United States District Court, N.D. California

August 28, 2019

TERESA HALE, Plaintiff,
v.
NATERA, INC., Defendant.

          ORDER DENYING DEFENDANT'S MOTION TO DISMISS RE: DKT. NO. 27

          MAXINE M. CHESNEY UNITED STATES DISTRICT JUDGE

         Before the Court is defendant Natera, Inc.'s ("Natera") Motion to Dismiss, filed June 18, 2019. Plaintiff Teresa Hale ("Hale") has filed opposition, to which Natera has replied. Having read and considered the papers filed in support of and in opposition to the motion, the Court rules as follows.[1]

         BACKGROUND

         In her complaint, Hale alleges she has a cellular phone number "for which [she] is charged for incoming calls and text messages." (See Compl. ¶ 35.) Hale alleges that, on April 25, 2018, she received the following text message on her cellular phone:

Natera received a test order from your doctor! Track your test in our Patient Portal (https://my.natera.com/users/signup) using Case ID 1777499. Reply STOP to opt out.

(See Compl. ¶ 1 and Ex. 1.) Hale further alleges she "knew nothing about" such a test and "had never heard of" Natera (see id.), let alone provided Natera "consent" to send her text messages (see Compl. ¶ 34). According to Hale, Natera "utilized" an "automatic telephone dialing system" ("ATDS") to send her the above-quoted text message. (See Compl. ¶¶ 12, 27.)
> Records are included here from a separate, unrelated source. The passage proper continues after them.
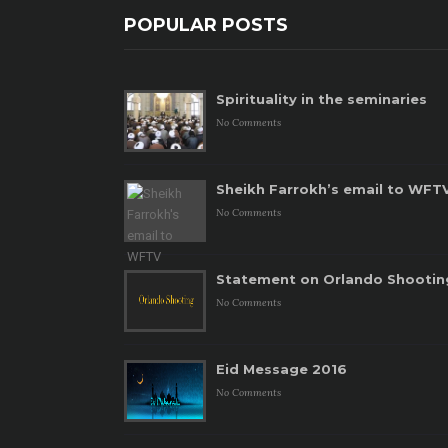
POPULAR POSTS
Spirituality in the seminaries
No Comments
Sheikh Farrokh’s email to WFT
No Comments
Statement on Orlando Shootin
No Comments
Eid Message 2016
No Comments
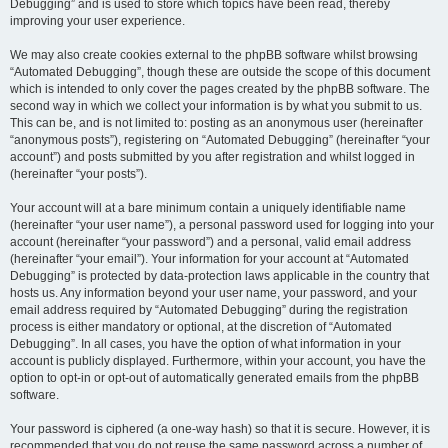
Debugging” and is used to store which topics have been read, thereby
improving your user experience.
We may also create cookies external to the phpBB software whilst browsing
“Automated Debugging”, though these are outside the scope of this document
which is intended to only cover the pages created by the phpBB software. The
second way in which we collect your information is by what you submit to us.
This can be, and is not limited to: posting as an anonymous user (hereinafter
“anonymous posts”), registering on “Automated Debugging” (hereinafter “your
account”) and posts submitted by you after registration and whilst logged in
(hereinafter “your posts”).
Your account will at a bare minimum contain a uniquely identifiable name
(hereinafter “your user name”), a personal password used for logging into your
account (hereinafter “your password”) and a personal, valid email address
(hereinafter “your email”). Your information for your account at “Automated
Debugging” is protected by data-protection laws applicable in the country that
hosts us. Any information beyond your user name, your password, and your
email address required by “Automated Debugging” during the registration
process is either mandatory or optional, at the discretion of “Automated
Debugging”. In all cases, you have the option of what information in your
account is publicly displayed. Furthermore, within your account, you have the
option to opt-in or opt-out of automatically generated emails from the phpBB
software.
Your password is ciphered (a one-way hash) so that it is secure. However, it is
recommended that you do not reuse the same password across a number of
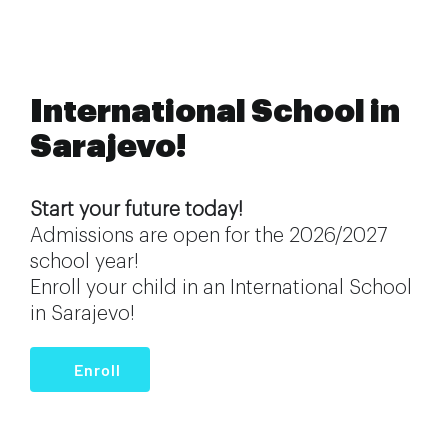
International School in
Sarajevo!
Start your future today!
Admissions are open for the 2026/2027
school year!
Enroll your child in an International School
in Sarajevo!
Enroll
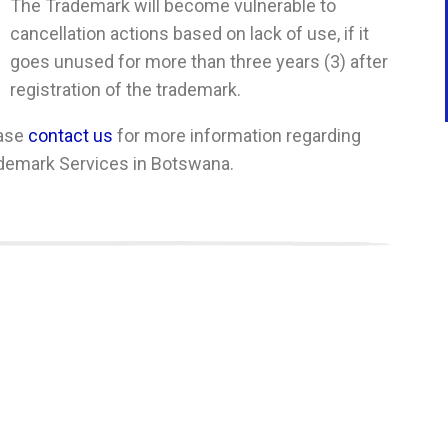
The Trademark will become vulnerable to
cancellation actions based on lack of use, if it
goes unused for more than three years (3) after
registration of the trademark.
ase
contact us
for more information regarding
demark Services in Botswana.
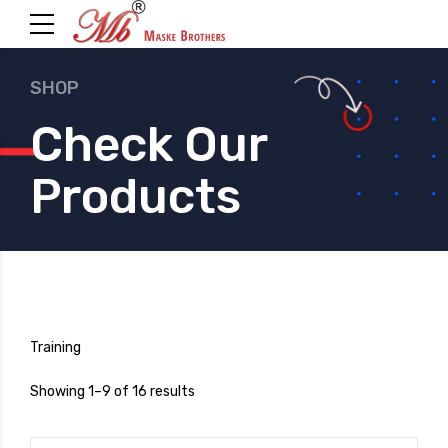
SHOP
Check Our
Products
Training
Showing 1–9 of 16 results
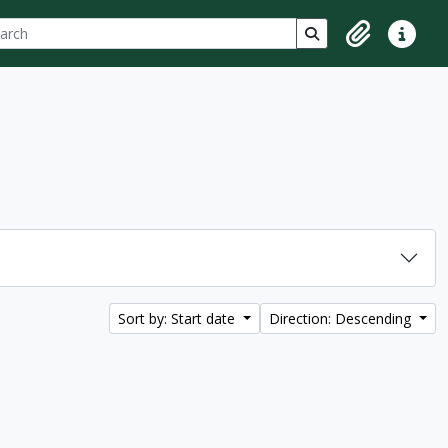
ch
 options
Search in browse p
Clipboard
Quick lin
Sort by: Start date
Direction: Descending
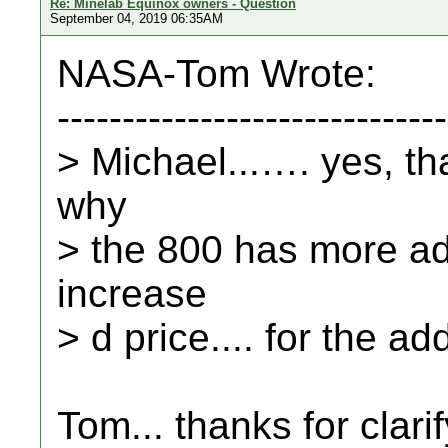
Re: Minelab Equinox owners - Question
September 04, 2019 06:35AM
NASA-Tom Wrote:
------------------------------
> Michael...…. yes, tha
why
> the 800 has more adj
increase
> d price.... for the ad
Tom... thanks for clarif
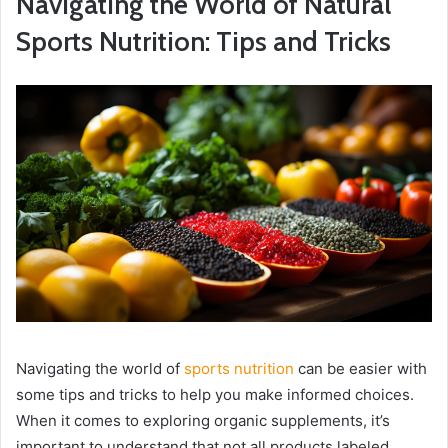
Navigating the World of Natural
Sports Nutrition: Tips and Tricks
Navigating the world of
sports nutrition
can be easier with
some tips and tricks to help you make informed choices.
When it comes to exploring organic supplements, it’s
important to understand that not all products labeled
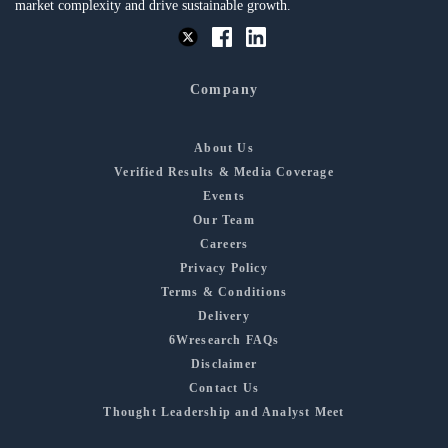
market complexity and drive sustainable growth.
Company
About Us
Verified Results & Media Coverage
Events
Our Team
Careers
Privacy Policy
Terms & Conditions
Delivery
6Wresearch FAQs
Disclaimer
Contact Us
Thought Leadership and Analyst Meet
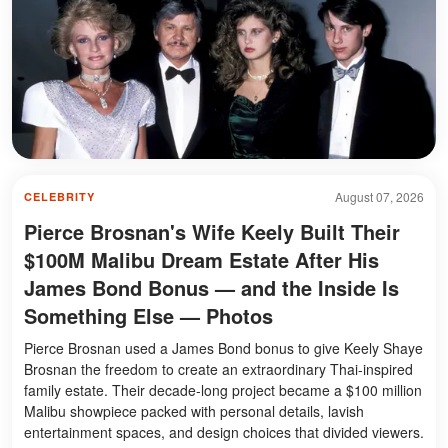
August 07, 2026
CELEBRITY
Pierce Brosnan's Wife Keely Built Their
$100M Malibu Dream Estate After His
James Bond Bonus — and the Inside Is
Something Else — Photos
Pierce Brosnan used a James Bond bonus to give Keely Shaye
Brosnan the freedom to create an extraordinary Thai-inspired
family estate. Their decade-long project became a $100 million
Malibu showpiece packed with personal details, lavish
entertainment spaces, and design choices that divided viewers.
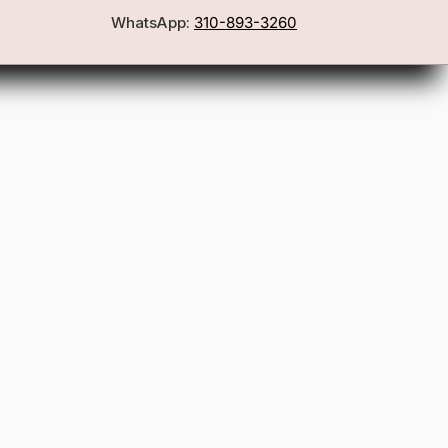
WhatsApp:
310-893-3260
First Name
Email
Join the Glam Crew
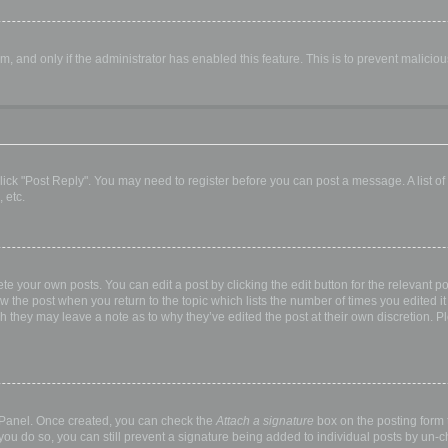
orm, and only if the administrator has enabled this feature. This is to prevent malic
, click "Post Reply". You may need to register before you can post a message. A list o
 etc.
te your own posts. You can edit a post by clicking the edit button for the relevant p
elow the post when you return to the topic which lists the number of times you edited
hough they may leave a note as to why they’ve edited the post at their own discretio
l Panel. Once created, you can check the
Attach a signature
box on the posting form t
 you do so, you can still prevent a signature being added to individual posts by un-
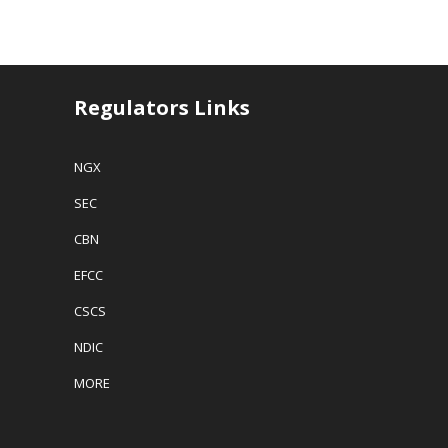
Regulators Links
NGX
SEC
CBN
EFCC
CSCS
NDIC
MORE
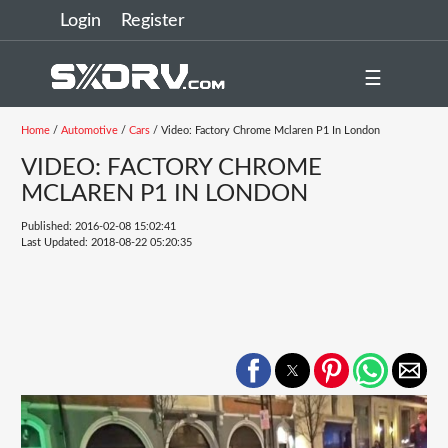
Login
Register
☰
Home
/
Automotive
/
Cars
/ Video: Factory Chrome Mclaren P1 In London
VIDEO: FACTORY CHROME
MCLAREN P1 IN LONDON
Published: 2016-02-08 15:02:41
Last Updated: 2018-08-22 05:20:35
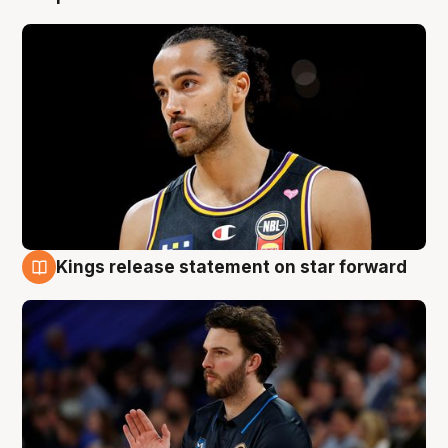
Kings release statement on star forward
4 Aug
         Based on the above-cited allegations, Hale asserts Natera violated the Telephone Consumer Protection Act ("TCPA").

         LEGAL STANDARD

         Dismissal under Rule 12(b)(6) of the Federal Rules of Civil Procedure "can be based on the lack of a cognizable legal theory or the absence of sufficient facts alleged under a cognizable legal theory." See Balistreri v. Pacifica Police Dep't, 901 F.2d 696, 699 (9th Cir. 1990). Rule 8(a)(2), however, "requires only 'a short and plain statement of the claim showing that the pleader is entitled to relief.'" See Bell Atlantic Corp. v. Twombly, 550 U.S. 544, 555 (2007) (quoting Fed.R.Civ.P. 8(a)(2)). Consequently, "a complaint attacked by a Rule 12(b)(6) motion to dismiss does not need detailed factual allegations." See id. Nonetheless, "a plaintiff's obligation to provide the grounds of his entitlement to relief requires more than labels and conclusions, and a formulaic recitation of the elements of a cause of action will not do." See id. (internal quotation, citation, and alteration omitted).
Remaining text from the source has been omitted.